▶ **Required action**
Each line below should be restated word for word.

▶ **Records for the task**

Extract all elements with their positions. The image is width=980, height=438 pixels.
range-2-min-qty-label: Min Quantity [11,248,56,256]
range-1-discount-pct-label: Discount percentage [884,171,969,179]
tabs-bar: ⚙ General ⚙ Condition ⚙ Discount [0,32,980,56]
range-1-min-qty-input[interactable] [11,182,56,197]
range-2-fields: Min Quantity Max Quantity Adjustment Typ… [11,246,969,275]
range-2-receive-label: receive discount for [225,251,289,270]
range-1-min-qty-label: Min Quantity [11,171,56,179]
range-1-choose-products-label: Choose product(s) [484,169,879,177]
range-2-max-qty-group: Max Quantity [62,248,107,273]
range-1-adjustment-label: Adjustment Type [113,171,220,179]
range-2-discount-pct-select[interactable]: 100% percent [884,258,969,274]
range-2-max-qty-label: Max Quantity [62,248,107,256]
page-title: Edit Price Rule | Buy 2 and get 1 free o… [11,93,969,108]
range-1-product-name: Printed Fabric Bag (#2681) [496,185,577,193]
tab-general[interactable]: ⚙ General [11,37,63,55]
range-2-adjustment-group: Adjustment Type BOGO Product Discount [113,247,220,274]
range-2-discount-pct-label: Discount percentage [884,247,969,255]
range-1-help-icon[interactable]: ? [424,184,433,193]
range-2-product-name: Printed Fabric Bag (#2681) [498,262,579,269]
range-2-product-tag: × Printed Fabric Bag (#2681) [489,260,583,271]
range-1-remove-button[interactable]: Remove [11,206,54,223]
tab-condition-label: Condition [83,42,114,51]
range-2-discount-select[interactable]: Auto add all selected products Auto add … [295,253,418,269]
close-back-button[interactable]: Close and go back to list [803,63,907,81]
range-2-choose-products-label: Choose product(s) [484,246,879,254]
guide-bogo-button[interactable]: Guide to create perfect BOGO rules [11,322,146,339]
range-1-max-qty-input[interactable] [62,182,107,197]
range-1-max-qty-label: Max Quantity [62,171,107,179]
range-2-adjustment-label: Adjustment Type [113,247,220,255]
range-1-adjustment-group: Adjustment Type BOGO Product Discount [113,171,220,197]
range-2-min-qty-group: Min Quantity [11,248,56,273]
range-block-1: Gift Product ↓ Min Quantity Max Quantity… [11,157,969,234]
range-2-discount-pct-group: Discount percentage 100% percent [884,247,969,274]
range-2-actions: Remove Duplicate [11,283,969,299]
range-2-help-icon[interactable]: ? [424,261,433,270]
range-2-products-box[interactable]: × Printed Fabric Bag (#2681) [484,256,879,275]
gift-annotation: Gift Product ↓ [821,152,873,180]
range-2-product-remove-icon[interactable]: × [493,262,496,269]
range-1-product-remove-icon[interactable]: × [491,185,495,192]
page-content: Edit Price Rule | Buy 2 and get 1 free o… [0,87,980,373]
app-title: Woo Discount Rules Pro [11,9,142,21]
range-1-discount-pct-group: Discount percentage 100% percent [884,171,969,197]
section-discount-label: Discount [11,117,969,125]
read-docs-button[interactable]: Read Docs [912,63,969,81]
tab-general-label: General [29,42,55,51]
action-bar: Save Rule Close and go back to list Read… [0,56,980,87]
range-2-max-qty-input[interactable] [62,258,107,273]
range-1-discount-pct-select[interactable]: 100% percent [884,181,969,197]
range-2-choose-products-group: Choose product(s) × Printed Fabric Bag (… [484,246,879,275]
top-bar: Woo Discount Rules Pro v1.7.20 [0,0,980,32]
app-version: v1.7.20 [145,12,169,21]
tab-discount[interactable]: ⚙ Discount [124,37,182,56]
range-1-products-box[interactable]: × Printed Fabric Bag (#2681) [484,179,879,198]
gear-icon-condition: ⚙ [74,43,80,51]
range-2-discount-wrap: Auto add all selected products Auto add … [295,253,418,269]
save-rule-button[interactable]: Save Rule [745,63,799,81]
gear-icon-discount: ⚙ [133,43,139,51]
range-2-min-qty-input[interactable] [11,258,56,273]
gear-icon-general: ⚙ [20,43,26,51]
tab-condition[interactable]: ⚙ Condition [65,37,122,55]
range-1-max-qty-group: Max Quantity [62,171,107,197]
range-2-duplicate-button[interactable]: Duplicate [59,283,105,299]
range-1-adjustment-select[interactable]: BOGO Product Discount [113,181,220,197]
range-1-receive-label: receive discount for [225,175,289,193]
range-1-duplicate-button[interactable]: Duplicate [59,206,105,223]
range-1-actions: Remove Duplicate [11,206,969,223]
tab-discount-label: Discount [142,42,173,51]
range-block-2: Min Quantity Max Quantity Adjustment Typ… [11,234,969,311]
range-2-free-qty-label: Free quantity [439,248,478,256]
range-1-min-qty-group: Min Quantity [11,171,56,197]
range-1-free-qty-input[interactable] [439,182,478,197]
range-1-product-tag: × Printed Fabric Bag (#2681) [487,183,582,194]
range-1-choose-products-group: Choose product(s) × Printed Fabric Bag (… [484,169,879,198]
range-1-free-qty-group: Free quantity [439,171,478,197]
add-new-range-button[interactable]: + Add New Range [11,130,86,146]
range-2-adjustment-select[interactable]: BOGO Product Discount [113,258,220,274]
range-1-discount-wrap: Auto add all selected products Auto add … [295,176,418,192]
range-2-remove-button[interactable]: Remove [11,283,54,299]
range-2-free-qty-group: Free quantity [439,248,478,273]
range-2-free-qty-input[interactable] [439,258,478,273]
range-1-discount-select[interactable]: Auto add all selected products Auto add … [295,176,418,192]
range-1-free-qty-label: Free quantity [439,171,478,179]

▶ **Exercise answer**
Extract all elements with their positions. The image is width=980, height=438 pixels.
range-2-min-qty-label: Min Quantity [11,248,56,256]
range-1-discount-pct-label: Discount percentage [884,171,969,179]
tabs-bar: ⚙ General ⚙ Condition ⚙ Discount [0,32,980,56]
range-1-min-qty-input[interactable] [11,182,56,197]
range-2-fields: Min Quantity Max Quantity Adjustment Typ… [11,246,969,275]
range-2-receive-label: receive discount for [225,251,289,270]
range-1-min-qty-label: Min Quantity [11,171,56,179]
range-1-choose-products-label: Choose product(s) [484,169,879,177]
range-2-max-qty-group: Max Quantity [62,248,107,273]
range-1-adjustment-label: Adjustment Type [113,171,220,179]
range-2-discount-pct-select[interactable]: 100% percent [884,258,969,274]
range-2-max-qty-label: Max Quantity [62,248,107,256]
page-title: Edit Price Rule | Buy 2 and get 1 free o… [11,93,969,108]
range-1-product-name: Printed Fabric Bag (#2681) [496,185,577,193]
tab-general[interactable]: ⚙ General [11,37,63,55]
range-2-adjustment-group: Adjustment Type BOGO Product Discount [113,247,220,274]
range-2-discount-pct-label: Discount percentage [884,247,969,255]
range-1-help-icon[interactable]: ? [424,184,433,193]
range-2-product-name: Printed Fabric Bag (#2681) [498,262,579,269]
range-2-product-tag: × Printed Fabric Bag (#2681) [489,260,583,271]
range-1-remove-button[interactable]: Remove [11,206,54,223]
tab-condition-label: Condition [83,42,114,51]
range-2-discount-select[interactable]: Auto add all selected products Auto add … [295,253,418,269]
close-back-button[interactable]: Close and go back to list [803,63,907,81]
range-2-choose-products-label: Choose product(s) [484,246,879,254]
guide-bogo-button[interactable]: Guide to create perfect BOGO rules [11,322,146,339]
range-1-max-qty-input[interactable] [62,182,107,197]
range-1-max-qty-label: Max Quantity [62,171,107,179]
range-2-adjustment-label: Adjustment Type [113,247,220,255]
range-1-adjustment-group: Adjustment Type BOGO Product Discount [113,171,220,197]
range-2-min-qty-group: Min Quantity [11,248,56,273]
range-block-1: Gift Product ↓ Min Quantity Max Quantity… [11,157,969,234]
range-2-discount-pct-group: Discount percentage 100% percent [884,247,969,274]
range-2-actions: Remove Duplicate [11,283,969,299]
range-2-help-icon[interactable]: ? [424,261,433,270]
range-2-products-box[interactable]: × Printed Fabric Bag (#2681) [484,256,879,275]
gift-annotation: Gift Product ↓ [821,152,873,180]
range-2-product-remove-icon[interactable]: × [493,262,496,269]
range-1-product-remove-icon[interactable]: × [491,185,495,192]
page-content: Edit Price Rule | Buy 2 and get 1 free o… [0,87,980,373]
app-title: Woo Discount Rules Pro [11,9,142,21]
range-1-discount-pct-group: Discount percentage 100% percent [884,171,969,197]
section-discount-label: Discount [11,117,969,125]
read-docs-button[interactable]: Read Docs [912,63,969,81]
tab-general-label: General [29,42,55,51]
action-bar: Save Rule Close and go back to list Read… [0,56,980,87]
range-2-max-qty-input[interactable] [62,258,107,273]
range-1-discount-pct-select[interactable]: 100% percent [884,181,969,197]
range-2-choose-products-group: Choose product(s) × Printed Fabric Bag (… [484,246,879,275]
top-bar: Woo Discount Rules Pro v1.7.20 [0,0,980,32]
app-version: v1.7.20 [145,12,169,21]
tab-discount[interactable]: ⚙ Discount [124,37,182,56]
range-1-products-box[interactable]: × Printed Fabric Bag (#2681) [484,179,879,198]
gear-icon-condition: ⚙ [74,43,80,51]
range-2-discount-wrap: Auto add all selected products Auto add … [295,253,418,269]
save-rule-button[interactable]: Save Rule [745,63,799,81]
gear-icon-discount: ⚙ [133,43,139,51]
range-2-min-qty-input[interactable] [11,258,56,273]
gear-icon-general: ⚙ [20,43,26,51]
tab-condition[interactable]: ⚙ Condition [65,37,122,55]
range-1-max-qty-group: Max Quantity [62,171,107,197]
range-2-duplicate-button[interactable]: Duplicate [59,283,105,299]
range-1-adjustment-select[interactable]: BOGO Product Discount [113,181,220,197]
range-1-receive-label: receive discount for [225,175,289,193]
range-1-duplicate-button[interactable]: Duplicate [59,206,105,223]
range-1-actions: Remove Duplicate [11,206,969,223]
tab-discount-label: Discount [142,42,173,51]
range-block-2: Min Quantity Max Quantity Adjustment Typ… [11,234,969,311]
range-2-free-qty-label: Free quantity [439,248,478,256]
range-1-min-qty-group: Min Quantity [11,171,56,197]
range-1-free-qty-input[interactable] [439,182,478,197]
range-1-product-tag: × Printed Fabric Bag (#2681) [487,183,582,194]
range-1-choose-products-group: Choose product(s) × Printed Fabric Bag (… [484,169,879,198]
range-1-free-qty-group: Free quantity [439,171,478,197]
add-new-range-button[interactable]: + Add New Range [11,130,86,146]
range-2-adjustment-select[interactable]: BOGO Product Discount [113,258,220,274]
range-1-discount-wrap: Auto add all selected products Auto add … [295,176,418,192]
range-2-remove-button[interactable]: Remove [11,283,54,299]
range-2-free-qty-group: Free quantity [439,248,478,273]
range-2-free-qty-input[interactable] [439,258,478,273]
range-1-discount-select[interactable]: Auto add all selected products Auto add … [295,176,418,192]
range-1-free-qty-label: Free quantity [439,171,478,179]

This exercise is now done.